- [Instructions for the task] Look through the entries for the string "Anna", and copy each line that holds it.

- [Listed records]
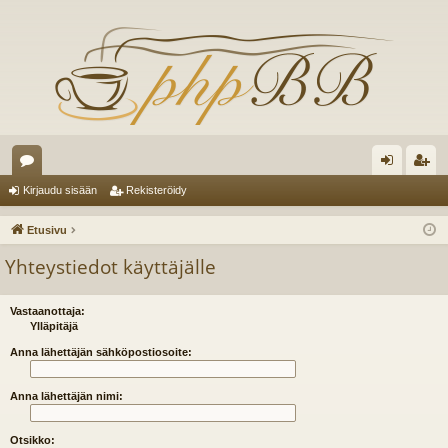
es
irj
ek
Kirjaudu sisään
Rekisteröidy
ku
au
ist
Etusivu
st
du
er
Yhteystiedot käyttäjälle
el
si
öi
ua
sä
dy
Vastaanottaja:
Ylläpitäjä
lu
än
Anna lähettäjän sähköpostiosoite:
ee
Anna lähettäjän nimi:
t
Otsikko:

- [Response]
Anna lähettäjän sähköpostiosoite:
Anna lähettäjän nimi:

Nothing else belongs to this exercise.